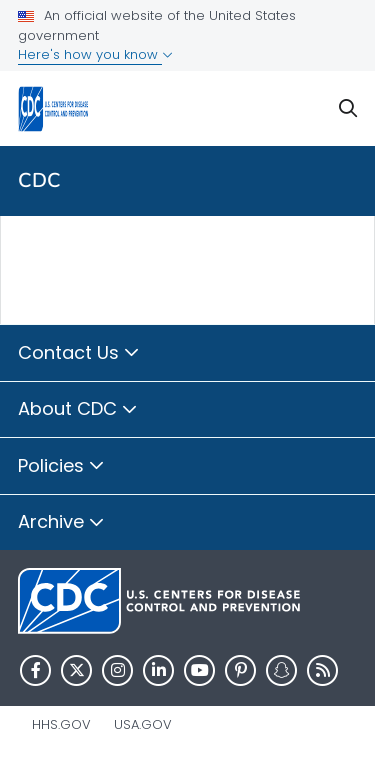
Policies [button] (61, 467)
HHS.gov (61, 724)
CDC (39, 180)
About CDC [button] (78, 410)
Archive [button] (61, 523)
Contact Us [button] (79, 354)
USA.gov (143, 724)
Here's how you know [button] (95, 54)
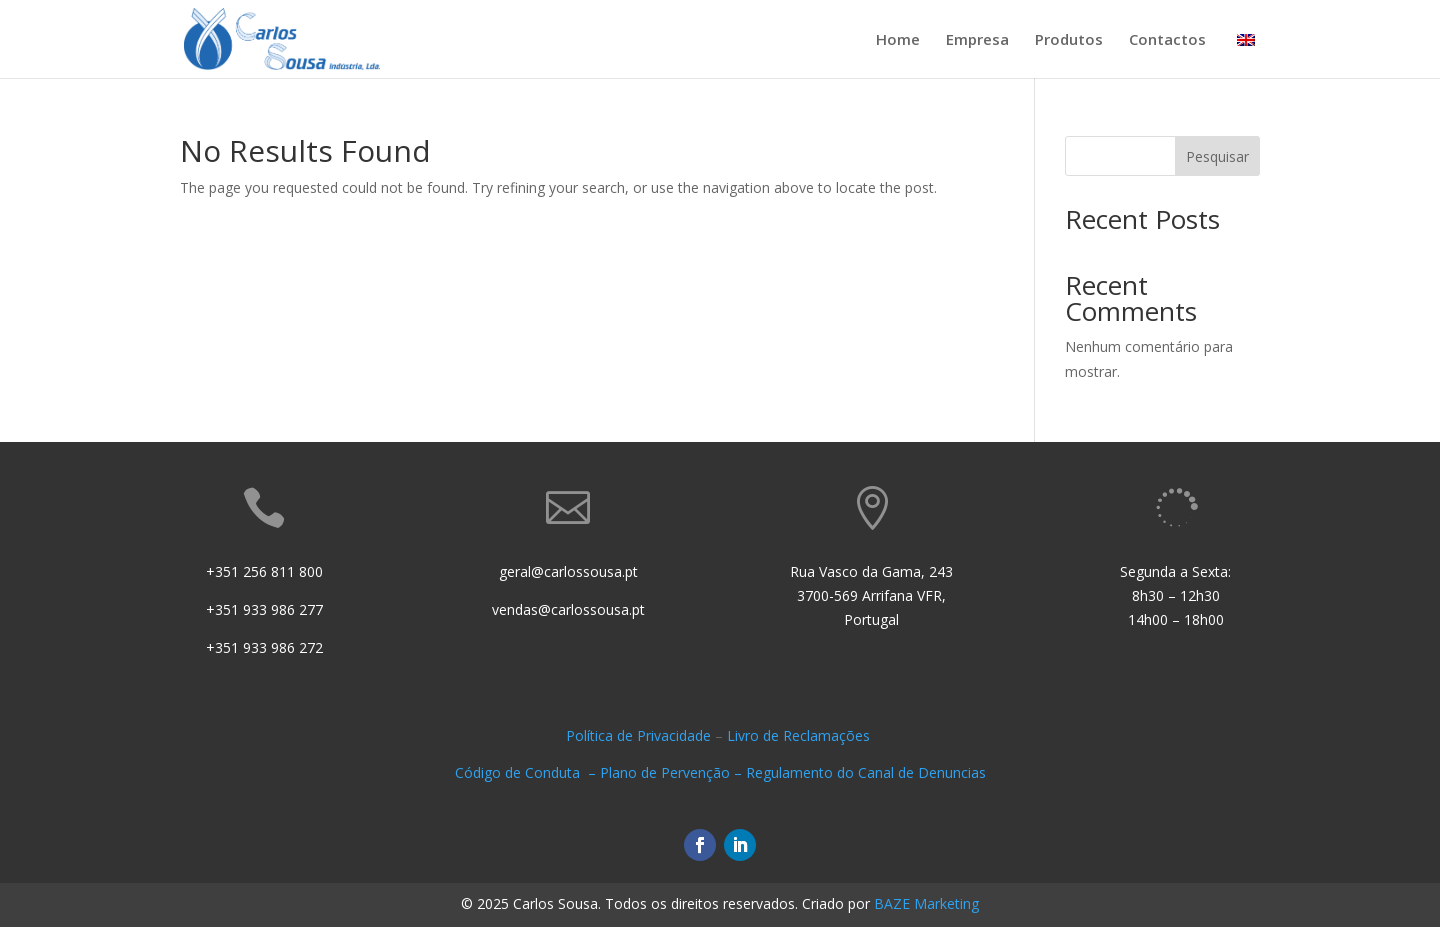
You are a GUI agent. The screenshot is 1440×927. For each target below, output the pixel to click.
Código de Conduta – (527, 772)
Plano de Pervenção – (673, 772)
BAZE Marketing (926, 903)
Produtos (1069, 40)
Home (898, 40)
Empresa (977, 40)
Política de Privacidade (638, 735)
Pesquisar (1217, 156)
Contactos (1167, 40)
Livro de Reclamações (800, 735)
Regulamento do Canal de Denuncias (866, 772)
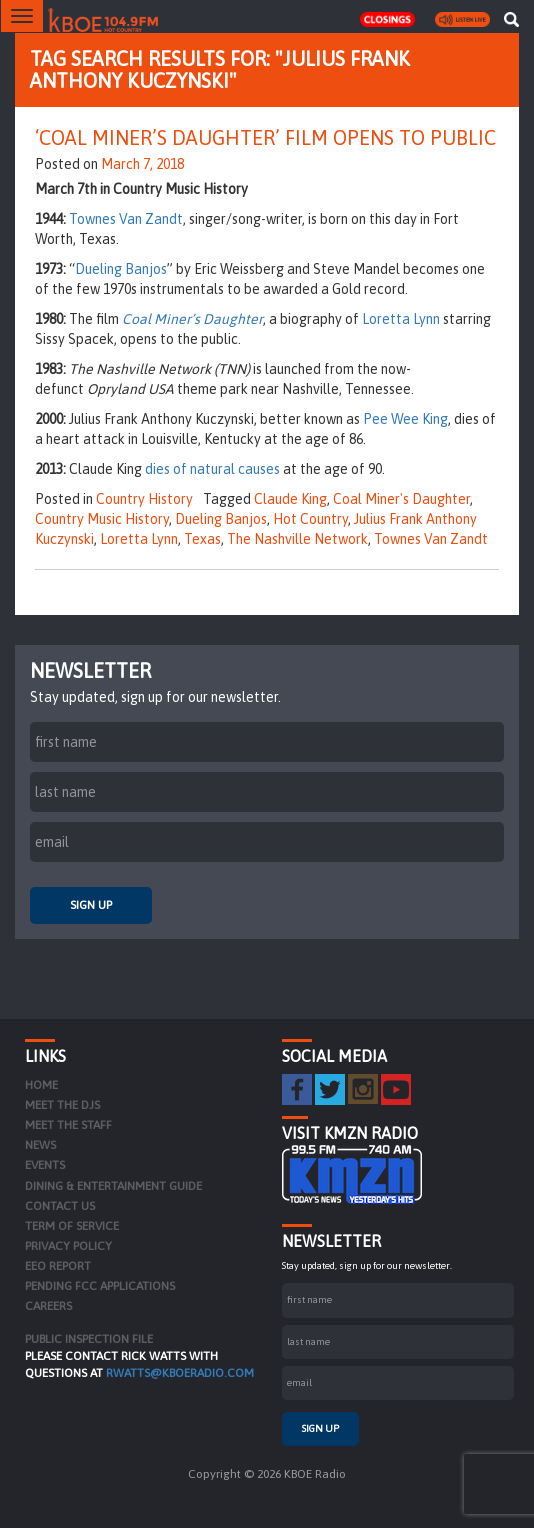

Task objective:
Reproduce all the records verbatim, excluding images.

Response:
Policies [button] (61, 467)
HHS.gov (61, 724)
CDC (39, 180)
About CDC [button] (78, 410)
Archive [button] (61, 523)
Contact Us [button] (79, 354)
USA.gov (143, 724)
Here's how you know [button] (95, 54)
You are a GUI agent. The screenshot is 1440×927. For each target below, output the pixel to click.
Código de Conduta – (527, 772)
Plano de Pervenção – (673, 772)
BAZE Marketing (926, 903)
Produtos (1069, 40)
Home (898, 40)
Empresa (977, 40)
Política de Privacidade (638, 735)
Pesquisar (1217, 156)
Contactos (1167, 40)
Livro de Reclamações (800, 735)
Regulamento do Canal de Denuncias (866, 772)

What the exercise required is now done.